Count each line below that has the word "content" in it, and give only the total.

_ENTRIES SUPPLIED_.
-- -- --
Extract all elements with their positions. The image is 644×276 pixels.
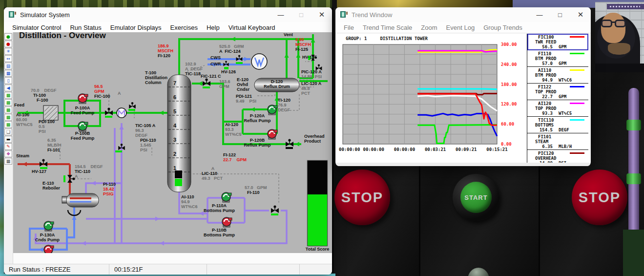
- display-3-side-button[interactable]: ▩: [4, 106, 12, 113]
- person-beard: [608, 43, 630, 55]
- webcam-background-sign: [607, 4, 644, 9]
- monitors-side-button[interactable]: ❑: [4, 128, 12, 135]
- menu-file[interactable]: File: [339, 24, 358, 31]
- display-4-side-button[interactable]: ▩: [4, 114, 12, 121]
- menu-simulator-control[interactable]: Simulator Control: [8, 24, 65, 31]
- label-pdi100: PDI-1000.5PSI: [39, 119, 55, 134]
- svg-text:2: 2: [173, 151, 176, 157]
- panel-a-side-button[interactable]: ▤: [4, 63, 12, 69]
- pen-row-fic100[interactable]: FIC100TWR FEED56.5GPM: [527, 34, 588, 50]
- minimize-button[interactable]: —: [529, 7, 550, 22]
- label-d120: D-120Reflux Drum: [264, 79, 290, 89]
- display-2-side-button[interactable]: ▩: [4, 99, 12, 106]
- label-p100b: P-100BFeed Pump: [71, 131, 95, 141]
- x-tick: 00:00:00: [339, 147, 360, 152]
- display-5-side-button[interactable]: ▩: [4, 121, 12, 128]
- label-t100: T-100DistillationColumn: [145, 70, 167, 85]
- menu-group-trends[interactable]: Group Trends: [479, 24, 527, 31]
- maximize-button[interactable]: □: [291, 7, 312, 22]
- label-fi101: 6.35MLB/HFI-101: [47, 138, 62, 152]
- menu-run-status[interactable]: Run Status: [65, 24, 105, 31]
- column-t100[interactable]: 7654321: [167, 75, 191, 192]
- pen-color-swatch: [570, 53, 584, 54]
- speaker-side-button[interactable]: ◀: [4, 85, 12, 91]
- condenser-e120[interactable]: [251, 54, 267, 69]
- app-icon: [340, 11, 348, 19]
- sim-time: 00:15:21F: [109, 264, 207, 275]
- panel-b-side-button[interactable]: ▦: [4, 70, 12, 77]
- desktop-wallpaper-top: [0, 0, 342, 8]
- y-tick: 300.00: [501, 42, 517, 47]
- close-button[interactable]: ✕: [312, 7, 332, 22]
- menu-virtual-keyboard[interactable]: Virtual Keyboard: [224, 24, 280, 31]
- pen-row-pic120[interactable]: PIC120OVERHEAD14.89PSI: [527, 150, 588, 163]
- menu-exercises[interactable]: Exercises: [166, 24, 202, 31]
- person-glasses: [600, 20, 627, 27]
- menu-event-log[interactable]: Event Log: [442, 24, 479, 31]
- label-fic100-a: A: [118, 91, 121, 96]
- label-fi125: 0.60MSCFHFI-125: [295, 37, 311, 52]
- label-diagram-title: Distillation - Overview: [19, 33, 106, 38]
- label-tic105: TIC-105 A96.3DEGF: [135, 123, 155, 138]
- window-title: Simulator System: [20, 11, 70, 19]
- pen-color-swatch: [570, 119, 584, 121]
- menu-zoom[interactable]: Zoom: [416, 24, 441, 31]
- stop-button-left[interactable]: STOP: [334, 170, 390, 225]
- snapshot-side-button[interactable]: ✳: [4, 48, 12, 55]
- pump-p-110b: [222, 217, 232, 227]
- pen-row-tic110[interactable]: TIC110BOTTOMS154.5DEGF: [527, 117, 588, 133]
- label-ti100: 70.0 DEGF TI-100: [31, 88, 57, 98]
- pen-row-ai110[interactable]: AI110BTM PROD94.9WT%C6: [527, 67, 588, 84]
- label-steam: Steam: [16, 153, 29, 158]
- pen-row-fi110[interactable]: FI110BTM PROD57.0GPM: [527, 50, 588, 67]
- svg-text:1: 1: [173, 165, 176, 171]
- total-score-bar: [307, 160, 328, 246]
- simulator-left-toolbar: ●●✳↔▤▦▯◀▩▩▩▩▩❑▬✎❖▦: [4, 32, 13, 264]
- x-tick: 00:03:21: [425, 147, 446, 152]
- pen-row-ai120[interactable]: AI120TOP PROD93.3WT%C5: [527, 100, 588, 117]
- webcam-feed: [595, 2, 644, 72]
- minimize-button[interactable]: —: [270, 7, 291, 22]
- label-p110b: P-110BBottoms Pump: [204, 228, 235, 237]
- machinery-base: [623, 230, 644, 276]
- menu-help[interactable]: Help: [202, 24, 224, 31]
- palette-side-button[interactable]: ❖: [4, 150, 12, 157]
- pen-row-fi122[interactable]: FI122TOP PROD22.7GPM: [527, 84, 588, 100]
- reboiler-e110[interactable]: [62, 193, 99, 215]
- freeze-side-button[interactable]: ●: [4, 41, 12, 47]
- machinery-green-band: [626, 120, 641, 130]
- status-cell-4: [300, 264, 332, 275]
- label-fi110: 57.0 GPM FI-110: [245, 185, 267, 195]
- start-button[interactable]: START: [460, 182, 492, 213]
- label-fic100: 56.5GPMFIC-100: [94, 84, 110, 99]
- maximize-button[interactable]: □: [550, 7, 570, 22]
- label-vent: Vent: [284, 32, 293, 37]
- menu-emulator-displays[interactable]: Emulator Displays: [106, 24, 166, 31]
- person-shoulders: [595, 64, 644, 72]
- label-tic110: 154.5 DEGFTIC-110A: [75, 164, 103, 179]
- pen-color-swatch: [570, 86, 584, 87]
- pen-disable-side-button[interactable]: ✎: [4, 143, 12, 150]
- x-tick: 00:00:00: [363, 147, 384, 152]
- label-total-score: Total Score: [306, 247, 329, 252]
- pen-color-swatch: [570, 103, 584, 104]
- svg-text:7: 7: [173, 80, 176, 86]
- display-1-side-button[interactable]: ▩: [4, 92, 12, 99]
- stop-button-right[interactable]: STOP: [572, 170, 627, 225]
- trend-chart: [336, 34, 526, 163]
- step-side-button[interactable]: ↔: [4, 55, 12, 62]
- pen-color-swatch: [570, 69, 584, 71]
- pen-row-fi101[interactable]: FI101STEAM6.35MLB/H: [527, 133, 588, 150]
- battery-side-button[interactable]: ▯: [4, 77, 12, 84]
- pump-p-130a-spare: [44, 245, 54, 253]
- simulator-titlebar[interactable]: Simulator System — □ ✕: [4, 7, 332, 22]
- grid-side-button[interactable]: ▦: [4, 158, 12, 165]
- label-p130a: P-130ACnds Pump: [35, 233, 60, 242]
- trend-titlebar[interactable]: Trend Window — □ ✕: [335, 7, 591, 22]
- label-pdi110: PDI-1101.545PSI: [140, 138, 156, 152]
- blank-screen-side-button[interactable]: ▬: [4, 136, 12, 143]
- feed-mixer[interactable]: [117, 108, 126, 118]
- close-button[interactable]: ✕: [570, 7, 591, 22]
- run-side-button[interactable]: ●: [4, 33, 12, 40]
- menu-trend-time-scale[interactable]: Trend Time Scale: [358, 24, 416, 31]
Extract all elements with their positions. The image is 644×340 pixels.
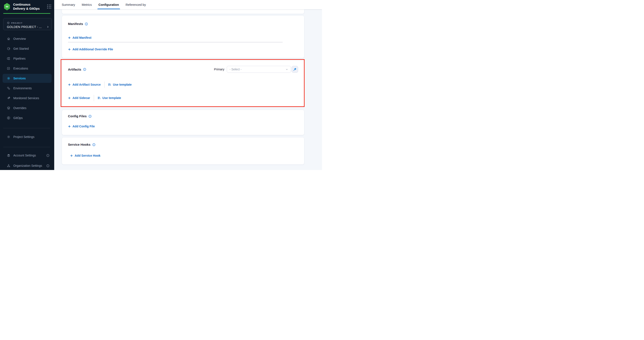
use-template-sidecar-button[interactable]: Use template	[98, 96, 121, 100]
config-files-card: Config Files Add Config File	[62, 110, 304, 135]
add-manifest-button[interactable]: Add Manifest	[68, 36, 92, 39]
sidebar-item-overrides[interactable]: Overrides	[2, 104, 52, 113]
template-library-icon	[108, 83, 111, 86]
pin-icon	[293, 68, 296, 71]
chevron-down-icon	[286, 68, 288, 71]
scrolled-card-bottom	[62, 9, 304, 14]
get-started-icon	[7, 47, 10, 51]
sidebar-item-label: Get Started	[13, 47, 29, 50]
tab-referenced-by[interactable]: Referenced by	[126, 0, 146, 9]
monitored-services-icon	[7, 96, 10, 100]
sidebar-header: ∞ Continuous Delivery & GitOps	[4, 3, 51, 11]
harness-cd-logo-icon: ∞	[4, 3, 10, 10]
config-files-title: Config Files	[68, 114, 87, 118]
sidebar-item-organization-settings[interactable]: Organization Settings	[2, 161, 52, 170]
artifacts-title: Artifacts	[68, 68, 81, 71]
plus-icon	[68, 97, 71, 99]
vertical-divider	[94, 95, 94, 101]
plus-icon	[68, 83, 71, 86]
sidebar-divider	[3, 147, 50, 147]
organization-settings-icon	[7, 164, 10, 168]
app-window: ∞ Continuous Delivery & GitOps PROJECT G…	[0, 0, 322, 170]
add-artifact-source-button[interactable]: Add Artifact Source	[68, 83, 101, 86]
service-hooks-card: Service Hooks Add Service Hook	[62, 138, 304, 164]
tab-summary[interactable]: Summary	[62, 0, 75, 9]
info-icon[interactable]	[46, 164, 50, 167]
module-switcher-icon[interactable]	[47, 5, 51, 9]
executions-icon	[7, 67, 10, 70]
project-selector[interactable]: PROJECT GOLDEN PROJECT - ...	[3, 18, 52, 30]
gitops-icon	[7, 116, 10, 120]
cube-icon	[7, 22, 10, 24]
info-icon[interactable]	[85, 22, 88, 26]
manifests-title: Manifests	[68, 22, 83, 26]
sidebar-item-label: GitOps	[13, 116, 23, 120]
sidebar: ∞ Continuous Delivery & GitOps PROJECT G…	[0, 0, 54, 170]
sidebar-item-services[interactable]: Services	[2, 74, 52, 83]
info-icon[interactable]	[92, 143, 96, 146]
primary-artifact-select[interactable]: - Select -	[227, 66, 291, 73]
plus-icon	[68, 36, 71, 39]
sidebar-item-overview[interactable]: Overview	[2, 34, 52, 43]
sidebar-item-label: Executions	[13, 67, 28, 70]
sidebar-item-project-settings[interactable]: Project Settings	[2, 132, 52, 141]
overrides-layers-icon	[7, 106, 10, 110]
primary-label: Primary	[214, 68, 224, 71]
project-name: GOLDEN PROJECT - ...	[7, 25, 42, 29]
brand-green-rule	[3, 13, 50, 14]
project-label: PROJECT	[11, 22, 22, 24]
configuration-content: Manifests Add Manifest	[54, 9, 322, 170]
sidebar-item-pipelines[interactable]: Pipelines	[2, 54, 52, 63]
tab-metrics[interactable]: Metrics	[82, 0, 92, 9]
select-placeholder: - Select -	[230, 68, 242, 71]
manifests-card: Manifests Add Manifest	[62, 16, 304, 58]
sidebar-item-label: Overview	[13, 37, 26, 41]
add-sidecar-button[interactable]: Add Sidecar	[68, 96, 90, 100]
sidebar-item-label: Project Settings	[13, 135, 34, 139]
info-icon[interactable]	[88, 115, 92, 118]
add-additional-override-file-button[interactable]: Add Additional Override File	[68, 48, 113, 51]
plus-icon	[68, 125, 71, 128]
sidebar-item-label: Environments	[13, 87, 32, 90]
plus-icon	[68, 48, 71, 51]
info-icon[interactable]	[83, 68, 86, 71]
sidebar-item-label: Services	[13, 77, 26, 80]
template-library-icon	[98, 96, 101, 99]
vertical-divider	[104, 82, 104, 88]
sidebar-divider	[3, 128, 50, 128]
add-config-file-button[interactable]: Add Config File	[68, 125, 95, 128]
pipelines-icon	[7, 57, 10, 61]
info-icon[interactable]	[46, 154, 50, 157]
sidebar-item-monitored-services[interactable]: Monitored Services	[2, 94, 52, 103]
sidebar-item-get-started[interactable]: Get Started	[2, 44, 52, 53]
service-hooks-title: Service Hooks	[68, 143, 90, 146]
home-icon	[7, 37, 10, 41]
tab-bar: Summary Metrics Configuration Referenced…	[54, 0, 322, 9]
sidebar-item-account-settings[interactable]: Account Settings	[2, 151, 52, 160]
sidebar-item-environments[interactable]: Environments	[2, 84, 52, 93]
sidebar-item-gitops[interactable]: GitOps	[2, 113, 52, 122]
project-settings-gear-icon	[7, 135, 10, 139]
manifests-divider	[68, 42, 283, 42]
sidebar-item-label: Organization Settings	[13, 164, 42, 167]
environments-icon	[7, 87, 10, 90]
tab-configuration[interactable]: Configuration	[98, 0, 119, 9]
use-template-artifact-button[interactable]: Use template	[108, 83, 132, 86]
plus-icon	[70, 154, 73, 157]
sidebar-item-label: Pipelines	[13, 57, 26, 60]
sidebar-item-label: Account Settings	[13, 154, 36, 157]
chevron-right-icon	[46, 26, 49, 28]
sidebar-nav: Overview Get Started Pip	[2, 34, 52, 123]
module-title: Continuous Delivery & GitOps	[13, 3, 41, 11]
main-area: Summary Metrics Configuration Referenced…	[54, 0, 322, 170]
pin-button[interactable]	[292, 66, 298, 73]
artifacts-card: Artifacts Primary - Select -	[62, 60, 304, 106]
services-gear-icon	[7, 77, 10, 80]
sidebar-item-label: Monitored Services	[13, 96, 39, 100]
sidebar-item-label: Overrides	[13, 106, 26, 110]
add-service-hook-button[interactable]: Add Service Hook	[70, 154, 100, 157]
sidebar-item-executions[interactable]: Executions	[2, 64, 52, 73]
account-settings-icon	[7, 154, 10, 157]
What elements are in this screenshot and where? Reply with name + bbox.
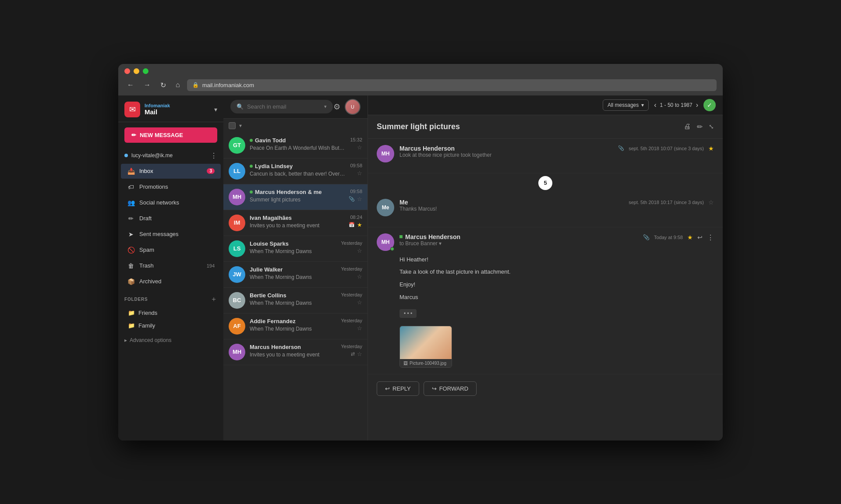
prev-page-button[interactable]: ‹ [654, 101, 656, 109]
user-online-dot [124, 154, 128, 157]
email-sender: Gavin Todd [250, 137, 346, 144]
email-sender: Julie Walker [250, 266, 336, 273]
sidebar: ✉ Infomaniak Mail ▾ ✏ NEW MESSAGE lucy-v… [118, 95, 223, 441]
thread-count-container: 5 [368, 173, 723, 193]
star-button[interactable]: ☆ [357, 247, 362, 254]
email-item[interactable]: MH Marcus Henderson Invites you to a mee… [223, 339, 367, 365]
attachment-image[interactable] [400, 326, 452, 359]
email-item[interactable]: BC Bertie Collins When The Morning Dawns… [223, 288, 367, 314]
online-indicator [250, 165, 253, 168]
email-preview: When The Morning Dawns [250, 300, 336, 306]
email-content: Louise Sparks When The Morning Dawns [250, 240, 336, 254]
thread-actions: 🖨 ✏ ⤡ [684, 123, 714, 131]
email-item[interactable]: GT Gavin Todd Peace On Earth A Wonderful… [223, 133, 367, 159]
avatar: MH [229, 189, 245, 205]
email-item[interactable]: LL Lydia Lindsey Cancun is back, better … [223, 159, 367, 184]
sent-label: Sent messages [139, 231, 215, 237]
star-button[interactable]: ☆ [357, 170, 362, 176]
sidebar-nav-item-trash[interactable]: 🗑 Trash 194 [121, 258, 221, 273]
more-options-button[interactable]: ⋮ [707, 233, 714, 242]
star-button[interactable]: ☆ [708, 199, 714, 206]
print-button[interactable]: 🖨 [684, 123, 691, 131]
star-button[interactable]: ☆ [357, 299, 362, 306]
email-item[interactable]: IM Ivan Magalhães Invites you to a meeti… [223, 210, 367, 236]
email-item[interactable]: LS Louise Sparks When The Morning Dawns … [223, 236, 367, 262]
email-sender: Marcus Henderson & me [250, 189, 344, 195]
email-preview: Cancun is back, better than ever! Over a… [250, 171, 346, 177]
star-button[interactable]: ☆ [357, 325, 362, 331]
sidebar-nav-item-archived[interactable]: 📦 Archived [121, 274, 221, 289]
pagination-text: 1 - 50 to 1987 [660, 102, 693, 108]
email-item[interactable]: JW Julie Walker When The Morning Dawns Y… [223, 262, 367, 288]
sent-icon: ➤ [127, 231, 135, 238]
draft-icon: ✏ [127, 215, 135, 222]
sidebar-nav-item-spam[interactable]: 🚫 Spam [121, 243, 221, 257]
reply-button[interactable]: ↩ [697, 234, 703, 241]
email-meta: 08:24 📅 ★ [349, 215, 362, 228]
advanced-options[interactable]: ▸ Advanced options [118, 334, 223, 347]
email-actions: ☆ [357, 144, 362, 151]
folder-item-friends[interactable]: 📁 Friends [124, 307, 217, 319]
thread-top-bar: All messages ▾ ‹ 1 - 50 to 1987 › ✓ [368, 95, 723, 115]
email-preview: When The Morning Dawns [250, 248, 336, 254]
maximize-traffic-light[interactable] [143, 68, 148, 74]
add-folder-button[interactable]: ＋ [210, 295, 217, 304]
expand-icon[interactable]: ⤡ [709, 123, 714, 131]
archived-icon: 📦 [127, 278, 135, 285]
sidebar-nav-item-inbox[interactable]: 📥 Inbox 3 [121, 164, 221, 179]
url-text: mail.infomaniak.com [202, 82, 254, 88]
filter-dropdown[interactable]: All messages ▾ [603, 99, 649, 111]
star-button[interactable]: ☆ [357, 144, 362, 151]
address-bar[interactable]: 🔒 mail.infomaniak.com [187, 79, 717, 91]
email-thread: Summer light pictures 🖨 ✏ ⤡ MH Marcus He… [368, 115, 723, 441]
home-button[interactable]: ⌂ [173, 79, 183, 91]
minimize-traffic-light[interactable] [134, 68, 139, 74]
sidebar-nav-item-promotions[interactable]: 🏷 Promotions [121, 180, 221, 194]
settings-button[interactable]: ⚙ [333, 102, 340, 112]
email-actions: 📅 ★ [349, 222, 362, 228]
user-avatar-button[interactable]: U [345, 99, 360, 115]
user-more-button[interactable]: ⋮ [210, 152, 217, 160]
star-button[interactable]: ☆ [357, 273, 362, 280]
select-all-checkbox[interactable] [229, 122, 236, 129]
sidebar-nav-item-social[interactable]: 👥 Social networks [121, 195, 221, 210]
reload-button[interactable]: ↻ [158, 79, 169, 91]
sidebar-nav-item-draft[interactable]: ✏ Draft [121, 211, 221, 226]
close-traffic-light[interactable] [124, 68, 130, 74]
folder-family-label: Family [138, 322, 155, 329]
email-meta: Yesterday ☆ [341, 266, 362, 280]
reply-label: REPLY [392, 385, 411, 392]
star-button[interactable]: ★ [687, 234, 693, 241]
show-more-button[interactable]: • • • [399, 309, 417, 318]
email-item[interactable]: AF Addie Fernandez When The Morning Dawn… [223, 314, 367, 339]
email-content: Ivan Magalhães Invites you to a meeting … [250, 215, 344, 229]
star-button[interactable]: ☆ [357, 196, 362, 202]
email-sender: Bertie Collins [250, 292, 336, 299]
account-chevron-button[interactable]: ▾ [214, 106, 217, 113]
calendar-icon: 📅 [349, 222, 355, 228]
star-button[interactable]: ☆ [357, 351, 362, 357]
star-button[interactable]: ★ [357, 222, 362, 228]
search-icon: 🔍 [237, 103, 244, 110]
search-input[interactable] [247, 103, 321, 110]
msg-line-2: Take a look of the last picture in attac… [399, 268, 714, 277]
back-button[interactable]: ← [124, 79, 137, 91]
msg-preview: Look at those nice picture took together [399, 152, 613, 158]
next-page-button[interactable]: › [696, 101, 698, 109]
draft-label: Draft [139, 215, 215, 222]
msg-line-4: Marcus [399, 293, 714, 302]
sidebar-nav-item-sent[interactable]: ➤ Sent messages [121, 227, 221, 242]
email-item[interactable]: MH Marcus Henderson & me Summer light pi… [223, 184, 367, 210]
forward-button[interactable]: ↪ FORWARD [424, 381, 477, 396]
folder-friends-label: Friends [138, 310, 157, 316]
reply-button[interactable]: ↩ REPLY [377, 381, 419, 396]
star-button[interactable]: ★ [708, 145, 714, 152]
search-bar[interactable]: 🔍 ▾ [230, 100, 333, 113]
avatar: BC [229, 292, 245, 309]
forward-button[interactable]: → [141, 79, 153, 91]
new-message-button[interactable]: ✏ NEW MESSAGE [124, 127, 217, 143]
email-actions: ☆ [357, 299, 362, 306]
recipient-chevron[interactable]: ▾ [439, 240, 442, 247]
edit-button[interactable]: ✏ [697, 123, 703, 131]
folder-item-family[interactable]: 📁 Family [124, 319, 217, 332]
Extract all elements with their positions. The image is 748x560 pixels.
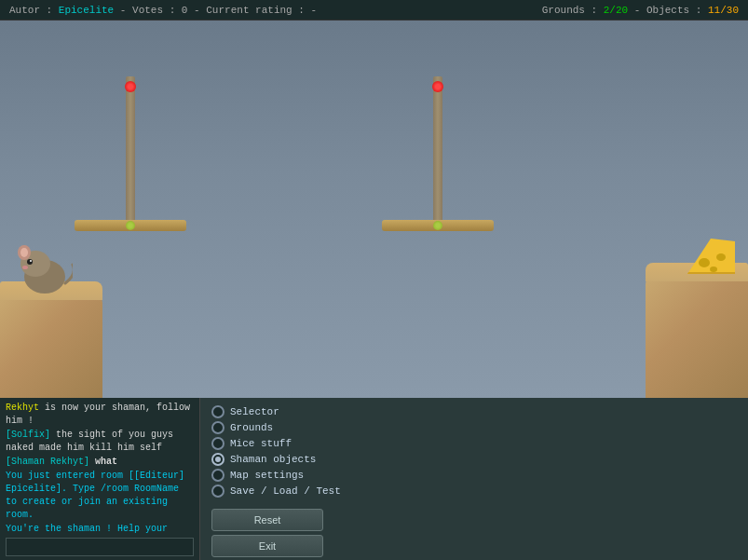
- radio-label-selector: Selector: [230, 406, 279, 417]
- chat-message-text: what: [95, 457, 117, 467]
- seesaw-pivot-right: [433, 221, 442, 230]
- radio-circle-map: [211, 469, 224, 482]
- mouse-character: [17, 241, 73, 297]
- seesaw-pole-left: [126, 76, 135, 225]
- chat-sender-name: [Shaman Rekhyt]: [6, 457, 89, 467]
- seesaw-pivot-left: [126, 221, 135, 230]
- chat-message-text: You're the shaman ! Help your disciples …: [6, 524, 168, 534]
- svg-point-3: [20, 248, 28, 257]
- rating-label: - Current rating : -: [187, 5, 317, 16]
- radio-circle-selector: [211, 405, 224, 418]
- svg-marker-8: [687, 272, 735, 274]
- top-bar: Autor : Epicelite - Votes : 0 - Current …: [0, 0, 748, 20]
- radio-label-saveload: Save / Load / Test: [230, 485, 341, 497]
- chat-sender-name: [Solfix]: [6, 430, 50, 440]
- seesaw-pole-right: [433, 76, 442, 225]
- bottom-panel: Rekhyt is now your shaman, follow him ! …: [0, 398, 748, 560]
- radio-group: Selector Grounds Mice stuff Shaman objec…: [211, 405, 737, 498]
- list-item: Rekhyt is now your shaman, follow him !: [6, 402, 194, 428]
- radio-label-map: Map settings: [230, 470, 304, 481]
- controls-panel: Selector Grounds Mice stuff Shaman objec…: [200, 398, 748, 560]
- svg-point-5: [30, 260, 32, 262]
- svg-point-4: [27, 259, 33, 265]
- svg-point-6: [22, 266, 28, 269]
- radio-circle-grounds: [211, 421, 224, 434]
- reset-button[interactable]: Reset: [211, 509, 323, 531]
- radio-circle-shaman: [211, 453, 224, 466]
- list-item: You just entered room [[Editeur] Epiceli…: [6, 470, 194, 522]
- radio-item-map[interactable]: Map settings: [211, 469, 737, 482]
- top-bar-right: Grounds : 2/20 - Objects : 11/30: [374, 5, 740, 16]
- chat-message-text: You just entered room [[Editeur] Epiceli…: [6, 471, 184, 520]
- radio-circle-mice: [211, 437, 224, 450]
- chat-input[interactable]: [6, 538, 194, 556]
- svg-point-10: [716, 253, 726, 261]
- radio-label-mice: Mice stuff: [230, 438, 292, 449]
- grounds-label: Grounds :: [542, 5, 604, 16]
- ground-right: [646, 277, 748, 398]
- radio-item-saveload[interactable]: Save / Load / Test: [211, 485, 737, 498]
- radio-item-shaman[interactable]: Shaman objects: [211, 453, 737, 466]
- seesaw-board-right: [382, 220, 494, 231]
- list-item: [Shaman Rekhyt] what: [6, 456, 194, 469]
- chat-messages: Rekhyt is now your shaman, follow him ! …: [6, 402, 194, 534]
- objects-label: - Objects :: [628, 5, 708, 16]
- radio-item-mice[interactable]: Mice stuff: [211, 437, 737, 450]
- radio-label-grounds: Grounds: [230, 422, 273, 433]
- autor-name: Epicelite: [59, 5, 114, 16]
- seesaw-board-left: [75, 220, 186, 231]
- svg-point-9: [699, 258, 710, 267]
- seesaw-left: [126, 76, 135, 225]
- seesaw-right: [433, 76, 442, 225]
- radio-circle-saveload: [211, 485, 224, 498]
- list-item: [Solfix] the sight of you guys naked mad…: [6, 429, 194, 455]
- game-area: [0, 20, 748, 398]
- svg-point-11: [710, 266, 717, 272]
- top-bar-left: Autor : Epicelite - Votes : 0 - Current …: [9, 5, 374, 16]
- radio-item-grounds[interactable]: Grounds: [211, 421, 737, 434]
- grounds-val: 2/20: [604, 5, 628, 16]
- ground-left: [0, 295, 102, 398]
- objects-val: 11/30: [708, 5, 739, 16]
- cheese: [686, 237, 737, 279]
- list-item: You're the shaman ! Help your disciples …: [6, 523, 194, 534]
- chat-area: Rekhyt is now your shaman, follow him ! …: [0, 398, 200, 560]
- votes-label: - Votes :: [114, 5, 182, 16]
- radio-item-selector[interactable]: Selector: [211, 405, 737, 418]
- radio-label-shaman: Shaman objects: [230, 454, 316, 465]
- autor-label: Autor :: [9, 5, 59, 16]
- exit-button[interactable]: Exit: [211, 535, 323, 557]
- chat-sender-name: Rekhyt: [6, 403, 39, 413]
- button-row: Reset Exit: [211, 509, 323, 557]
-- -- --
_OUTPUT OF THE EXERCISE_. 3